■ WHAT IS NEEDED
For the entries that follow, give the number of lines holding the string "Strap" and nothing more.

(Dataset entries)
---

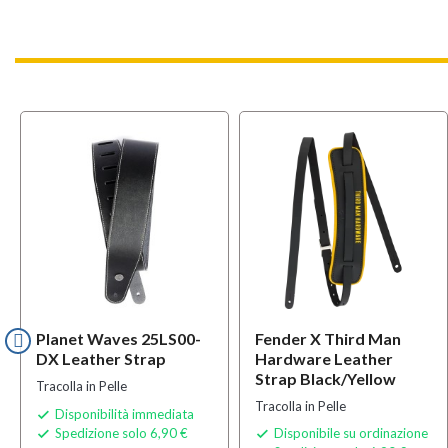
Planet Waves 25LS00-
Fender X Third Man
DX Leather Strap
Hardware Leather
Strap Black/Yellow
Tracolla in Pelle
Tracolla in Pelle
Disponibilità immediata

Spedizione solo 6,90 €
Disponibile su ordinazione


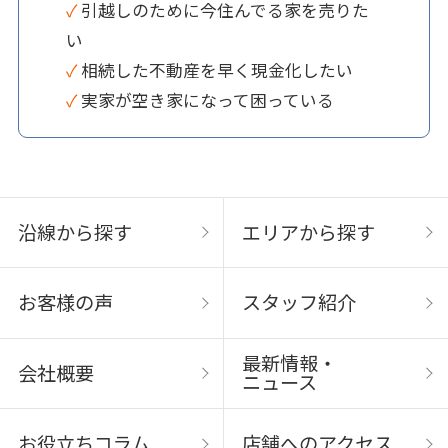
✓ 引越しのために今住んでる家を売りた
い
✓ 相続した不動産を早く現金化したい
✓ 実家が空き家になって困っている
沿線から探す
エリアから探す
お客様の声
スタッフ紹介
最新情報・
会社概要
ニュース
お役立ちコラム
店舗へのアクセス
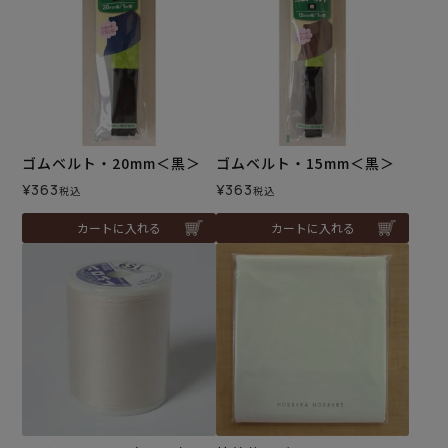
ゴムベルト・20mm＜黒＞
ゴムベルト・15mm＜黒＞
¥
363
¥
363
税込
税込
カートに入れる
カートに入れる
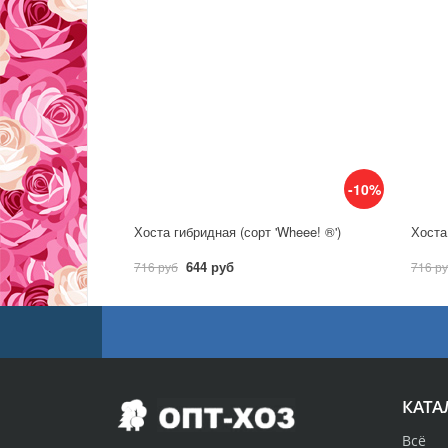
-10%
Хоста гибридная (сорт 'Wheee! ®')
Хоста 
644 руб
716 руб
716 р
КАТА
Всё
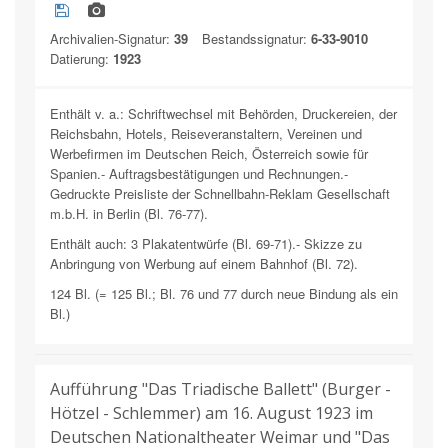
Archivalien-Signatur:
39
Bestandssignatur:
6-33-9010
Datierung:
1923
Enthält v. a.: Schriftwechsel mit Behörden, Druckereien, der
Reichsbahn, Hotels, Reiseveranstaltern, Vereinen und
Werbefirmen im Deutschen Reich, Österreich sowie für
Spanien.- Auftragsbestätigungen und Rechnungen.-
Gedruckte Preisliste der Schnellbahn-Reklam Gesellschaft
m.b.H. in Berlin (Bl. 76-77).
Enthält auch: 3 Plakatentwürfe (Bl. 69-71).- Skizze zu
Anbringung von Werbung auf einem Bahnhof (Bl. 72).
124 Bl. (= 125 Bl.; Bl. 76 und 77 durch neue Bindung als ein
Bl.)
Aufführung "Das Triadische Ballett" (Burger -
Hötzel - Schlemmer) am 16. August 1923 im
Deutschen Nationaltheater Weimar und "Das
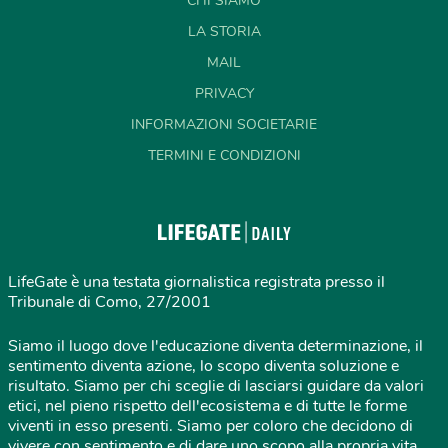
CHI SIAMO
LA STORIA
MAIL
PRIVACY
INFORMAZIONI SOCIETARIE
TERMINI E CONDIZIONI
LifeGate è una testata giornalistica registrata presso il
Tribunale di Como, 27/2001
Siamo il luogo dove l'educazione diventa determinazione, il
sentimento diventa azione, lo scopo diventa soluzione e
risultato. Siamo per chi sceglie di lasciarsi guidare da valori
etici, nel pieno rispetto dell'ecosistema e di tutte le forme
viventi in esso presenti. Siamo per coloro che decidono di
vivere con sentimento e di dare uno scopo alla propria vita,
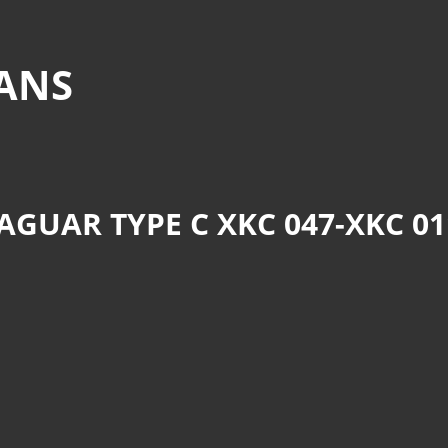
MANS
JAGUAR TYPE C XKC 047-XKC 01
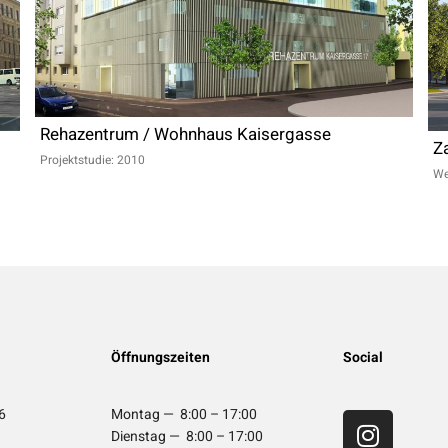
Rehazentrum / Wohnhaus Kaisergasse
Z
Projektstudie: 2010
We
Öffnungszeiten
Social
6
Montag — 8:00 – 17:00
Dienstag — 8:00 – 17:00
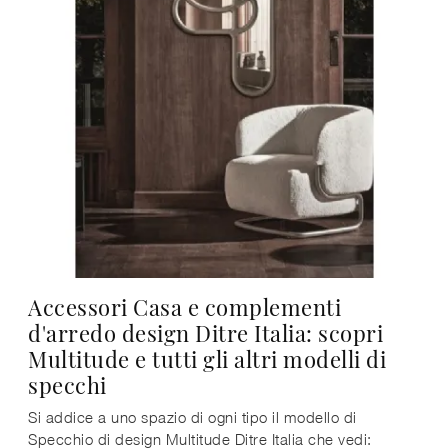
Accessori Casa e complementi
d'arredo design Ditre Italia: scopri
Multitude e tutti gli altri modelli di
specchi
Si addice a uno spazio di ogni tipo il modello di
Specchio di design Multitude Ditre Italia che vedi:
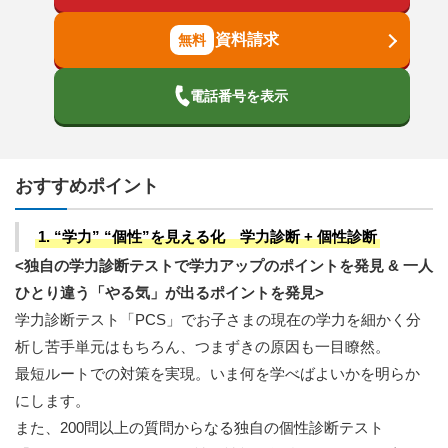
資料請求
電話番号を表示
おすすめポイント
1. “学力” “個性”を見える化 学力診断 + 個性診断
<独自の学力診断テストで学力アップのポイントを発見 & 一人
ひとり違う「やる気」が出るポイントを発見>
学力診断テスト「PCS」でお子さまの現在の学力を細かく分
析し苦手単元はもちろん、つまずきの原因も一目瞭然。
最短ルートでの対策を実現。いま何を学べばよいかを明らか
にします。
また、200問以上の質問からなる独自の個性診断テスト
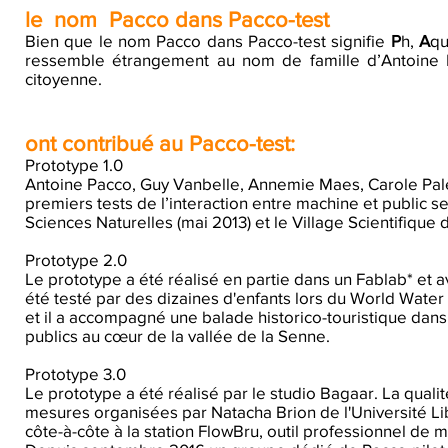
le nom Pacco dans Pacco-test
Bien que le nom Pacco dans Pacco-test signifie
P
h,
A
qu
ressemble étrangement au nom de famille d’Antoine Pac
citoyenne.
ont contribué au Pacco-test:
Prototype 1.0
Antoine Pacco, Guy Vanbelle, Annemie Maes, Carole Palec
premiers tests de l’interaction entre machine et public 
Sciences Naturelles (mai 2013) et le Village Scientifique de
Prototype 2.0
Le prototype a été réalisé en partie dans un Fablab* et av
été testé par des dizaines d'enfants lors du World Water 
et il a accompagné une balade historico-touristique dans
publics au cœur de la vallée de la Senne.
Prototype 3.0
Le prototype a été réalisé par le studio Bagaar. La qua
mesures organisées par Natacha Brion de l'Université Libr
côte-à-côte à la station FlowBru, outil professionnel de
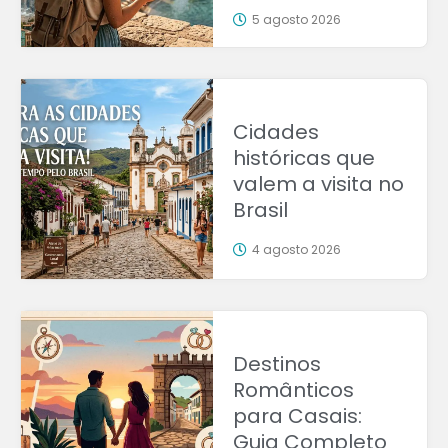
5 agosto 2026
Cidades
históricas que
valem a visita no
Brasil
4 agosto 2026
Destinos
Românticos
para Casais:
Guia Completo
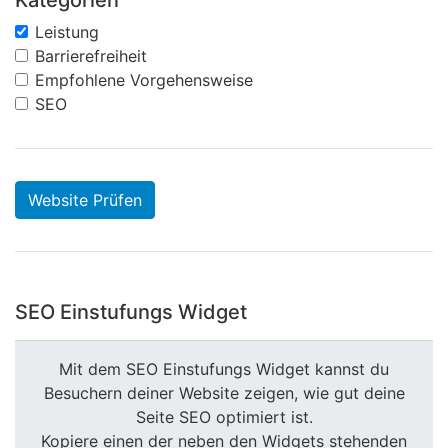
Kategorien
Leistung
Barrierefreiheit
Empfohlene Vorgehensweise
SEO
Website Prüfen
SEO Einstufungs Widget
Mit dem SEO Einstufungs Widget kannst du
Besuchern deiner Website zeigen, wie gut deine
Seite SEO optimiert ist.
Kopiere einen der neben den Widgets stehenden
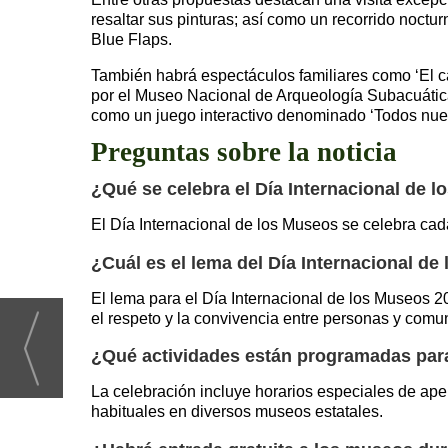
resaltar sus pinturas; así como un recorrido noc
Blue Flaps.
También habrá espectáculos familiares como ‘El c
por el Museo Nacional de Arqueología Subacuática;
como un juego interactivo denominado ‘Todos nues
Preguntas sobre la noticia
¿Qué se celebra el Día Internacional de 
El Día Internacional de los Museos se celebra ca
¿Cuál es el lema del Día Internacional d
El lema para el Día Internacional de los Museos 
el respeto y la convivencia entre personas y comu
¿Qué actividades están programadas para
La celebración incluye horarios especiales de aper
habituales en diversos museos estatales.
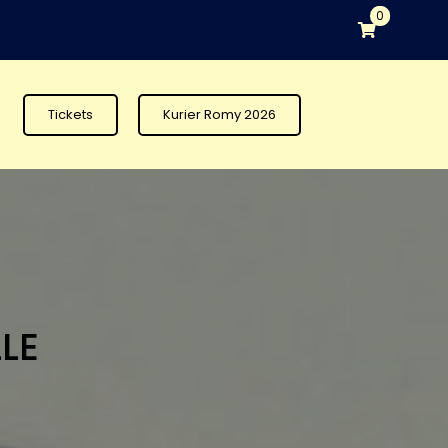
0
Tickets
Kurier Romy 2026
LE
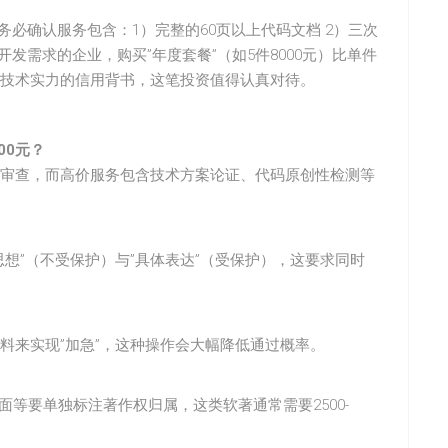
但务必确认服务包含：1）完整的60页以上代码文档 2）三次
发需求的企业，购买”年度套餐”（如5件8000元）比单件
技术实力的信用背书，这笔投资值得认真对待。
00元？
审查，而高价服务包含技术方案论证、代码原创性检测等
想”（不受保护）与”具体表达”（受保护），这要求同时
料来实现”加急”，这种操作会大幅降低通过概率。
面等要单独标注著作权归属，这类软著通常需要2500-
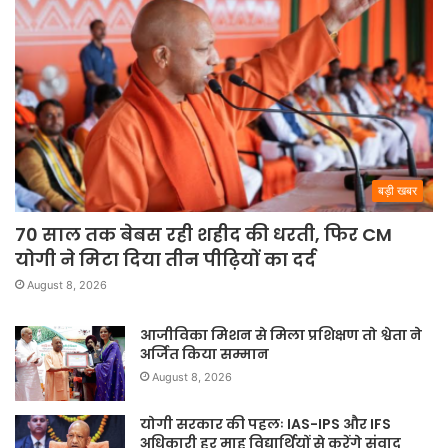
बड़ी खबर
70 साल तक बेबस रही शहीद की धरती, फिर CM
योगी ने मिटा दिया तीन पीढ़ियों का दर्द
August 8, 2026
आजीविका मिशन से मिला प्रशिक्षण तो श्वेता ने
अर्जित किया सम्मान
August 8, 2026
योगी सरकार की पहलः IAS-IPS और IFS
अधिकारी हर माह विद्यार्थियों से करेंगे संवाद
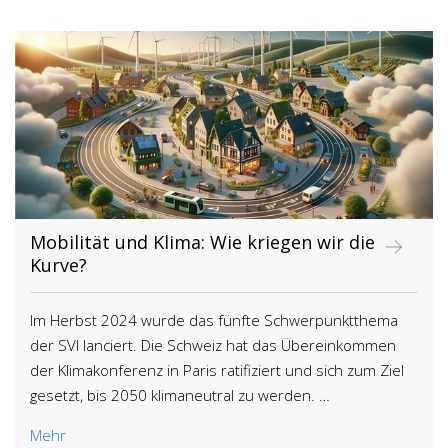
Mobilität und Klima: Wie kriegen wir die
Kurve?
Im Herbst 2024 wurde das fünfte Schwerpunktthema
der SVI lanciert. Die Schweiz hat das Übereinkommen
der Klimakonferenz in Paris ratifiziert und sich zum Ziel
gesetzt, bis 2050 klimaneutral zu werden. …
Mehr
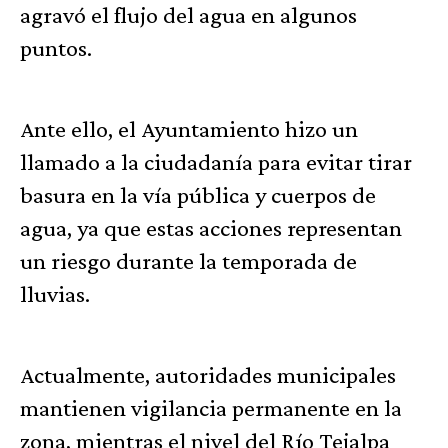
agravó el flujo del agua en algunos
puntos.
Ante ello, el Ayuntamiento hizo un
llamado a la ciudadanía para evitar tirar
basura en la vía pública y cuerpos de
agua, ya que estas acciones representan
un riesgo durante la temporada de
lluvias.
Actualmente, autoridades municipales
mantienen vigilancia permanente en la
zona, mientras el nivel del Río Tejalpa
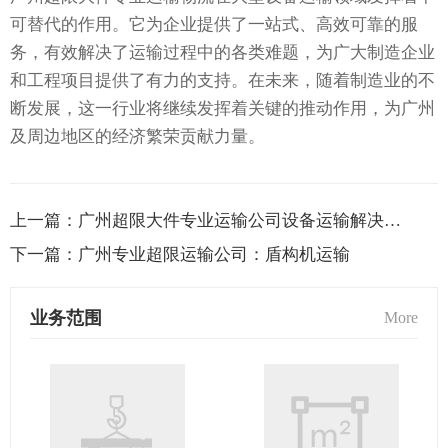
可替代的作用。它为企业提供了一站式、高效可靠的服
务，有效解决了运输过程中的各类难题，为广大制造企业
和工程项目提供了有力的支持。在未来，随着制造业的不
断发展，这一行业将继续发挥着关键的推动作用，为广州
及周边地区的经济繁荣贡献力量。
上一篇：
广州超限大件专业运输公司设备运输解决方案
下一篇：
广州专业超限运输公司：盾构机运输
业务范围
More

---

■ EXERCISE OUTPUT
2